---
draft: true 
date: 2025-01-08
description: "Calculating adjusted xG coefficients"
slug: adjusted-xg
---

# **Calculating score- and venue-adjusted xG coefficients**

---

## **Intro**

Intro language here

---

## **Housekeeping**

### Import dependencies

Import the dependencies we'll need to simulate today's games

In [None]:
import datetime as dt
import math
import pickle
from pathlib import Path
from typing import Optional

import matplotlib as mpl
import matplotlib.patches as patches
import matplotlib.patheffects as mpe
import matplotlib.pyplot as plt
import matplotlib.ticker as ticker
import numpy as np
import pandas as pd
import seaborn as sns
from dotenv import load_dotenv
from hockey_rink import NHLRink
from matplotlib.lines import Line2D
from rich.progress import track
from scipy.stats import poisson

import chickenstats
import chickenstats.utilities
from chickenstats.api import ChickenStats
from chickenstats.chicken_nhl import Scraper, Season
from chickenstats.chicken_nhl.scrape import Game
from chickenstats.utilities import ChickenProgress

### Pandas options

Set different pandas options

In [None]:
pd.set_option("display.max_columns", None)
pd.set_option("display.max_rows", 100)

### Load environment variables

Load environment variables to access the chickenstats API

In [None]:
env_file = Path("../../.env")
load_dotenv(env_file)

### Chickenstats matplotlib style

chickenstats.utilities includes a custom style package - this activates it

In [None]:
plt.style.use("chickenstats")

---

## **Load data**

In [None]:
concat_list = []

years = list(range(2023, 2009, -1))

for year in track(years):
    file_path = Path(f"../../../../chickenstats-api/data/chickenstats/raw/pbp/pbp_{year}.csv")
    raw_df = pd.read_csv(file_path, low_memory=False)

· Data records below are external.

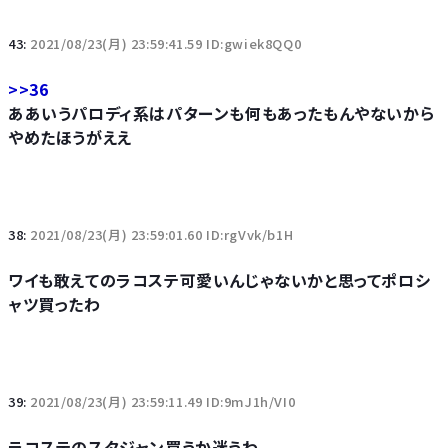
43:
2021/08/23(月) 23:59:41.59 ID:gwiek8QQ0
>>36
ああいうパロディ系はパターンも何もあったもんやないから
やめたほうがええ
38:
2021/08/23(月) 23:59:01.60 ID:rgVvk/b1H
ワイも敢えてのラコステ可愛いんじゃないかと思ってポロシ
ャツ買ったわ
39:
2021/08/23(月) 23:59:11.49 ID:9mJ1h/VI0
ラコステのスタジャン買うか迷うわ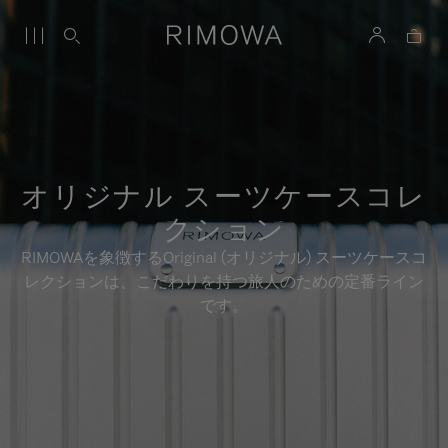
オリジナル スーツケースコレ
クション
RIMOWAを象徴するOriginal (オリジナル) スーツケースコ
レクションは、こだわりを持つ旅人のための定番ライン
です。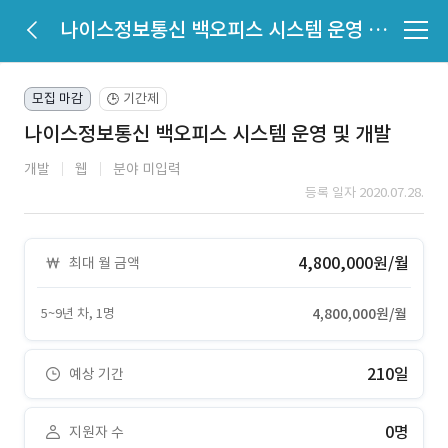
나이스정보통신 백오피스 시스템 운영 및 개발
모집 마감
기간제
🕒
나이스정보통신 백오피스 시스템 운영 및 개발
개발
웹
분야 미입력
등록 일자 2020.07.28.
4,800,000원/월
최대 월 금액
5~9년 차, 1명
4,800,000원/월
210일
예상 기간
0명
지원자 수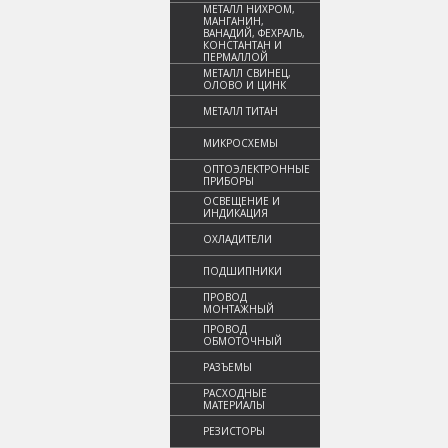
МЕТАЛЛ НИХРОМ,
МАНГАНИН,
ВАНАДИЙ, ФЕХРАЛЬ,
КОНСТАНТАН И
ПЕРМАЛЛОЙ
МЕТАЛЛ СВИНЕЦ,
ОЛОВО И ЦИНК
МЕТАЛЛ ТИТАН
МИКРОСХЕМЫ
ОПТОЭЛЕКТРОННЫЕ
ПРИБОРЫ
ОСВЕЩЕНИЕ И
ИНДИКАЦИЯ
ОХЛАДИТЕЛИ
ПОДШИПНИКИ
ПРОВОД
МОНТАЖНЫЙ
ПРОВОД
ОБМОТОЧНЫЙ
РАЗЪЕМЫ
РАСХОДНЫЕ
МАТЕРИАЛЫ
РЕЗИСТОРЫ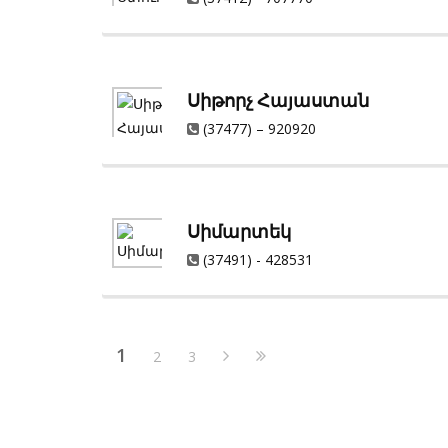
Սիթորչ Հայաստան
(37477) – 920920
Սիմարտեկ
(37491) - 428531
1
2
3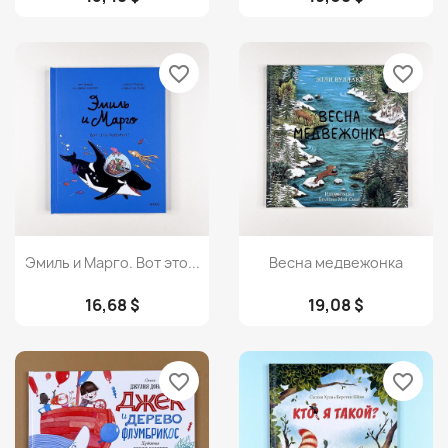
favorite_border
favorite_border
Просмотр
Просмотр


Эмиль и Марго. Вот это...
Весна медвежонка
16,68 $
19,08 $
favorite_border
favorite_border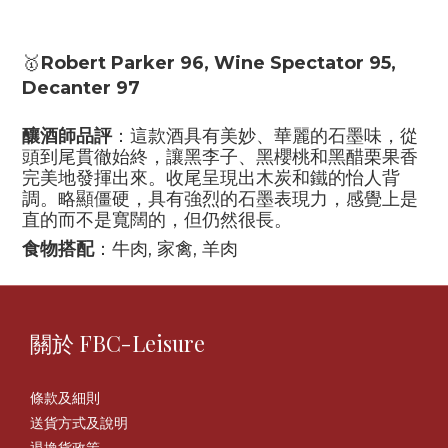
🥇
Robert Parker 96, Wine Spectator 95,
Decanter 97
釀酒師品評
：這款酒具有美妙、華麗的石墨味，從
頭到尾貫徹始終，讓黑李子、黑櫻桃和黑醋栗果香
完美地發揮出來。收尾呈現出木炭和鐵的怡人背
調。略顯僵硬，具有強烈的石墨表現力，感覺上是
直的而不是寬闊的，但仍然很長。
,
,
食物搭配
：牛肉
家禽
羊肉
關於 FBC-Leisure
條款及細則
送貨方式及說明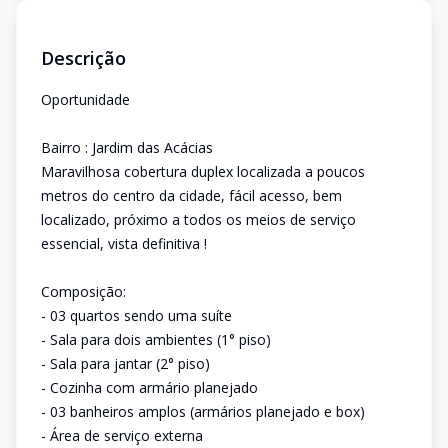
Descrição
Oportunidade
Bairro : Jardim das Acácias
Maravilhosa cobertura duplex localizada a poucos
metros do centro da cidade, fácil acesso, bem
localizado, próximo a todos os meios de serviço
essencial, vista definitiva !
Composição:
- 03 quartos sendo uma suíte
- Sala para dois ambientes (1° piso)
- Sala para jantar (2° piso)
- Cozinha com armário planejado
- 03 banheiros amplos (armários planejado e box)
- Área de serviço externa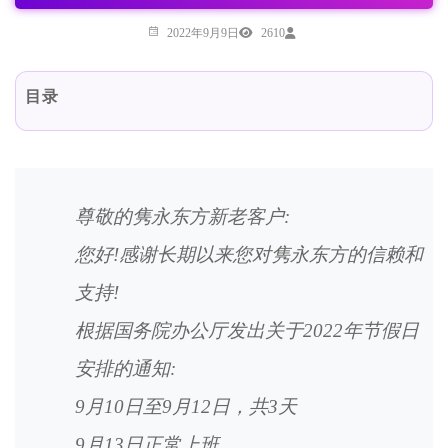
2022年9月9日
2610
目录
尊敬的隽永东方新老客户:
您好!感谢长期以来您对隽永东方的信赖和
支持!
根据国务院办公厅发出关于2022年节假日
安排的通知:
9月10日至9月12日，共3天
9月13日正常上班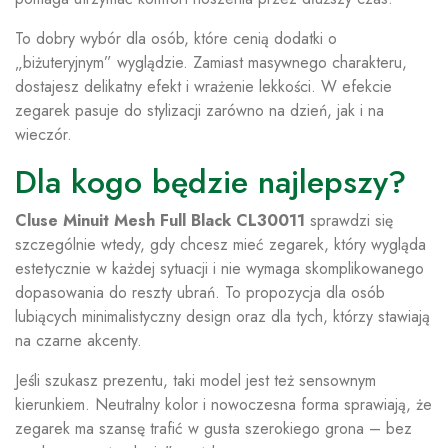
To dobry wybór dla osób, które cenią dodatki o
„biżuteryjnym” wyglądzie. Zamiast masywnego charakteru,
dostajesz delikatny efekt i wrażenie lekkości. W efekcie
zegarek pasuje do stylizacji zarówno na dzień, jak i na
wieczór.
Dla kogo będzie najlepszy?
Cluse Minuit Mesh Full Black CL30011
sprawdzi się
szczególnie wtedy, gdy chcesz mieć zegarek, który wygląda
estetycznie w każdej sytuacji i nie wymaga skomplikowanego
dopasowania do reszty ubrań. To propozycja dla osób
lubiących minimalistyczny design oraz dla tych, którzy stawiają
na czarne akcenty.
Jeśli szukasz prezentu, taki model jest też sensownym
kierunkiem. Neutralny kolor i nowoczesna forma sprawiają, że
zegarek ma szansę trafić w gusta szerokiego grona – bez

    events = ["GOAL", "SHOT", "MISS", "BLOCK"]
    raw_df = raw_df.loc[raw_df.event.isin(events)]

    concat_list.append(raw_df)

In [None]:
shot_events_df = pd.concat(concat_list, ignore_index=True)

In [None]:
def prepare_shots_data(play_by_play: pd.DataFrame, strength_state: str) -> pd.DataFrame:
    """Docstring."""
    condition = play_by_play.strength_state == strength_state
    shots_data = play_by_play.loc[condition].reset_index(drop=True)

    shots_data["strength_state2"] = strength_state

    condition = shots_data.block == 1
    shots_data.event_team = np.where(condition, shots_data.opp_team, shots_data.event_team)

    shots_data.block = shots_data.block + shots_data.teammate_block

    conditions = [shots_data.home_score_diff < -3, shots_data.home_score_diff > 3]
    values = [-3, 3]
    shots_data.home_score_diff = np.select(conditions, values, shots_data.home_score_diff)

    shots_data.is_home = np.where(shots_data.event_team == shots_data.home_team, 1, 0)

    group_list = ["strength_state2", "home_score_diff", "is_home"]
    agg_stats = {x: "sum" for x in ["goal", "pred_goal", "shot", "miss", "block"]}
    shots_data = shots_data.groupby(group_list, as_index=False).agg(agg_stats)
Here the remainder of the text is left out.